__Material provided__.
'''

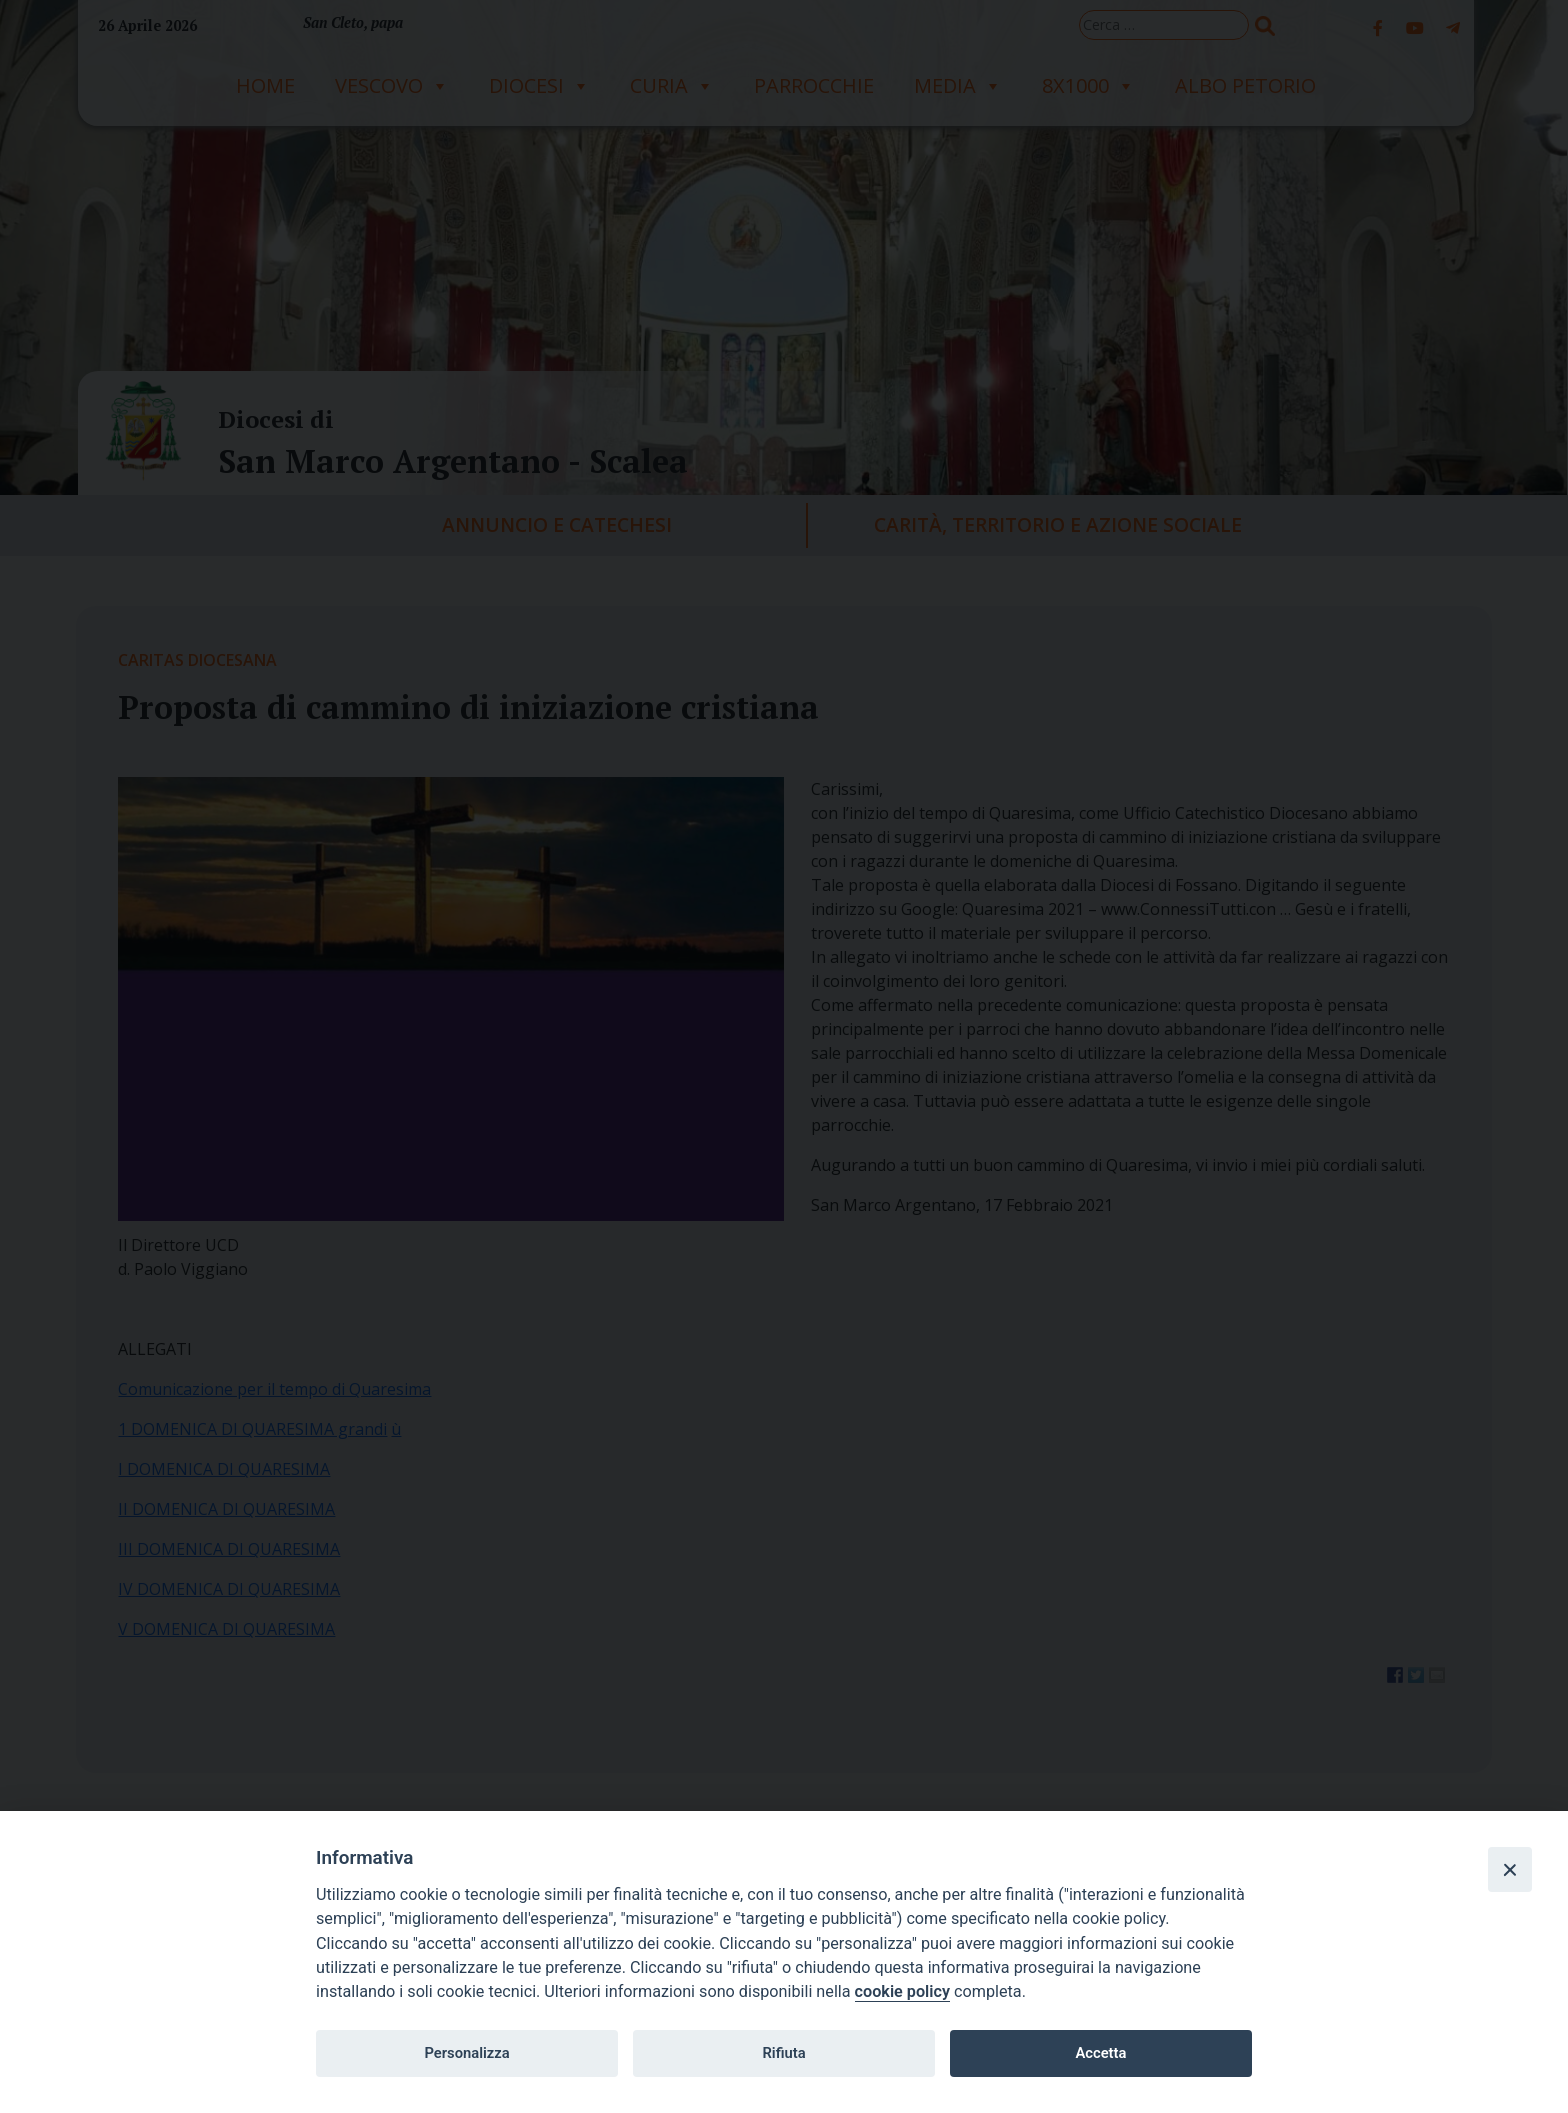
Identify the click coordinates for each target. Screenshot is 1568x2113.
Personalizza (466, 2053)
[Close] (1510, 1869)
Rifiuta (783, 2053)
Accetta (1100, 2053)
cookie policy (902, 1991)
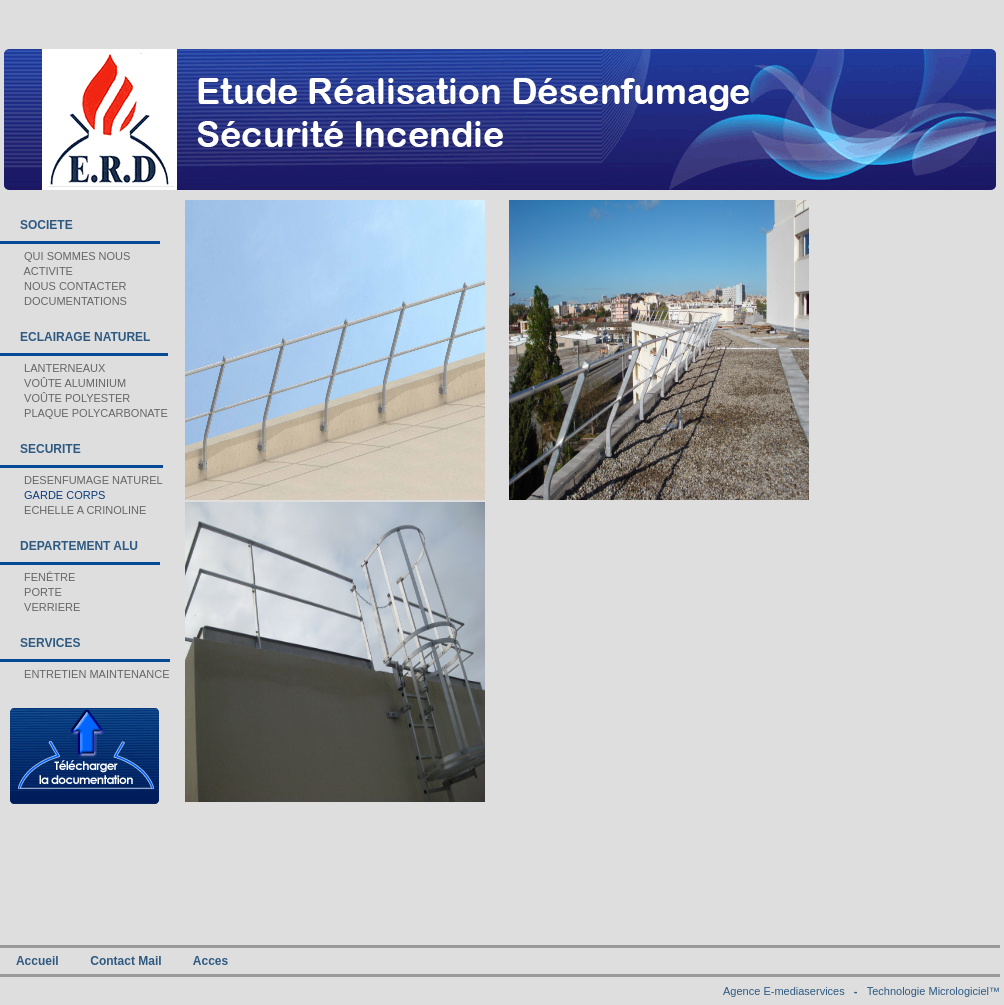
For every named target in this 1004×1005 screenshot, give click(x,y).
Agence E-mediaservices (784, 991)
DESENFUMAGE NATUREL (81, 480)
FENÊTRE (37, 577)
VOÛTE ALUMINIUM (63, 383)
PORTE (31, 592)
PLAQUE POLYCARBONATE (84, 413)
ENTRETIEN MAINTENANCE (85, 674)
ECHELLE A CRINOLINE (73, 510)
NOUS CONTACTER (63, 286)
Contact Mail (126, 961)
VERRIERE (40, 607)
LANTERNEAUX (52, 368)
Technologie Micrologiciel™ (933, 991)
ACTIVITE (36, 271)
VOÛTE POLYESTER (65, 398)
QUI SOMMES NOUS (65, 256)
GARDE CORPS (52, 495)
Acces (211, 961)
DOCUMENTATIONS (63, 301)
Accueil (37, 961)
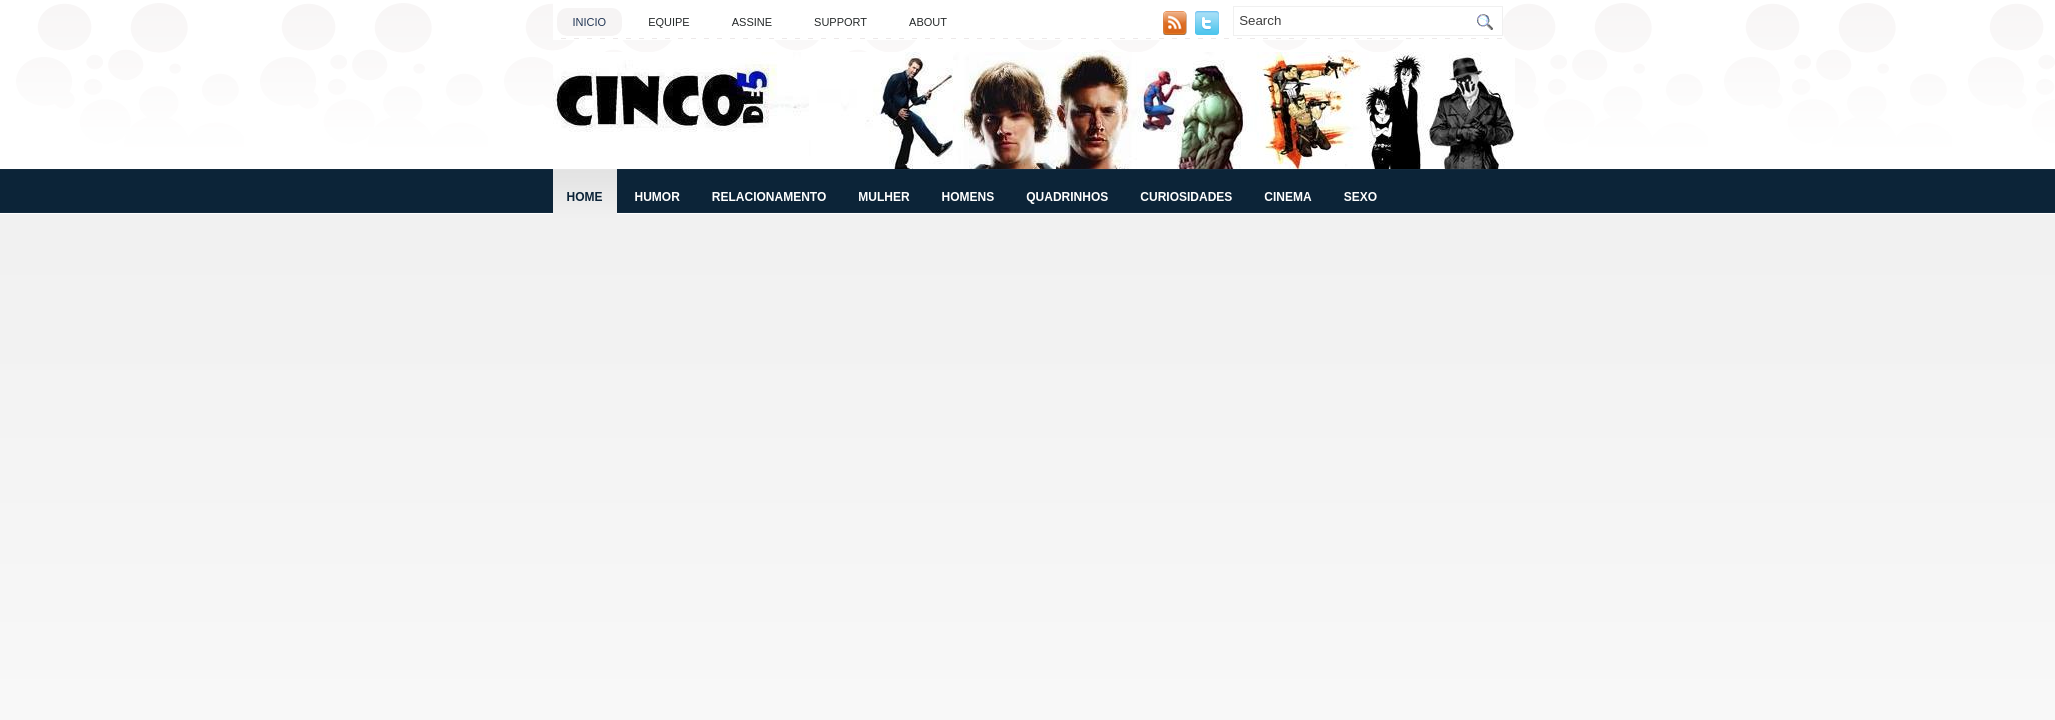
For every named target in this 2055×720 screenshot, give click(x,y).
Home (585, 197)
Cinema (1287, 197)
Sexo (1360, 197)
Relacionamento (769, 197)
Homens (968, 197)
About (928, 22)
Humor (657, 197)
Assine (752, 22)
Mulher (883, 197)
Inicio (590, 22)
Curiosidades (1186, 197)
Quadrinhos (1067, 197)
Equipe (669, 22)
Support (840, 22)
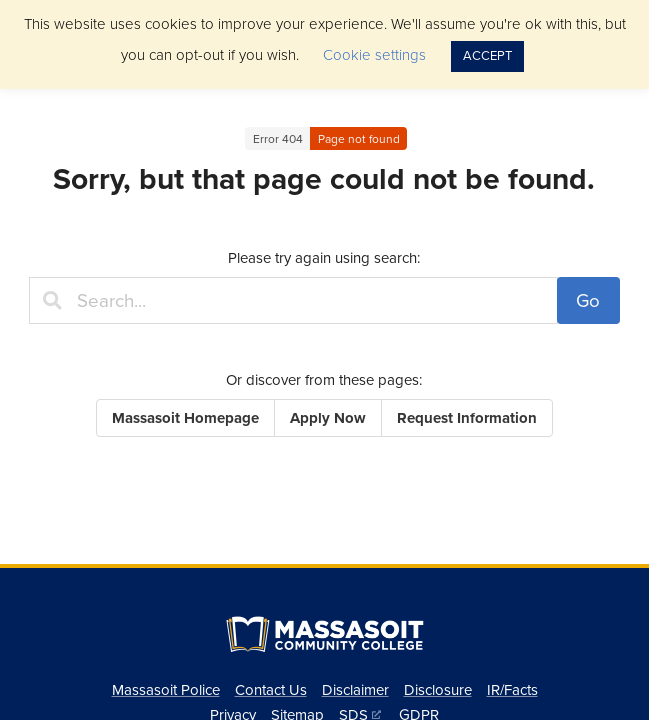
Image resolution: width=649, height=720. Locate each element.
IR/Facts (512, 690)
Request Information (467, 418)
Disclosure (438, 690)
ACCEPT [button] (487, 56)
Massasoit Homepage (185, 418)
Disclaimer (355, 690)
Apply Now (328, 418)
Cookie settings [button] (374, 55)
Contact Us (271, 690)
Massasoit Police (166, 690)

'''

__To do__. From the first line to the last, repeat the data above exactly and leave the pictures out.

__Answer for the task__.
Identify the click coordinates for each target. Screenshot is 1568x2113.
Personalizza (466, 2053)
[Close] (1510, 1869)
Rifiuta (783, 2053)
Accetta (1100, 2053)
cookie policy (902, 1991)
For every named target in this 1004×1005 screenshot, give click(x,y).
Agence E-mediaservices (784, 991)
DESENFUMAGE NATUREL (81, 480)
FENÊTRE (37, 577)
VOÛTE ALUMINIUM (63, 383)
PORTE (31, 592)
PLAQUE POLYCARBONATE (84, 413)
ENTRETIEN MAINTENANCE (85, 674)
ECHELLE A CRINOLINE (73, 510)
NOUS CONTACTER (63, 286)
Contact Mail (126, 961)
VERRIERE (40, 607)
LANTERNEAUX (52, 368)
Technologie Micrologiciel™ (933, 991)
ACTIVITE (36, 271)
VOÛTE POLYESTER (65, 398)
QUI SOMMES NOUS (65, 256)
GARDE CORPS (52, 495)
Acces (211, 961)
DOCUMENTATIONS (63, 301)
Accueil (37, 961)
For every named target in this 2055×720 screenshot, give click(x,y).
Home (585, 197)
Cinema (1287, 197)
Sexo (1360, 197)
Relacionamento (769, 197)
Homens (968, 197)
About (928, 22)
Humor (657, 197)
Assine (752, 22)
Mulher (883, 197)
Inicio (590, 22)
Curiosidades (1186, 197)
Quadrinhos (1067, 197)
Equipe (669, 22)
Support (840, 22)
Image resolution: width=649, height=720. Locate each element.
IR/Facts (512, 690)
Request Information (467, 418)
Disclosure (438, 690)
ACCEPT [button] (487, 56)
Massasoit Homepage (185, 418)
Disclaimer (355, 690)
Apply Now (328, 418)
Cookie settings [button] (374, 55)
Contact Us (271, 690)
Massasoit Police (166, 690)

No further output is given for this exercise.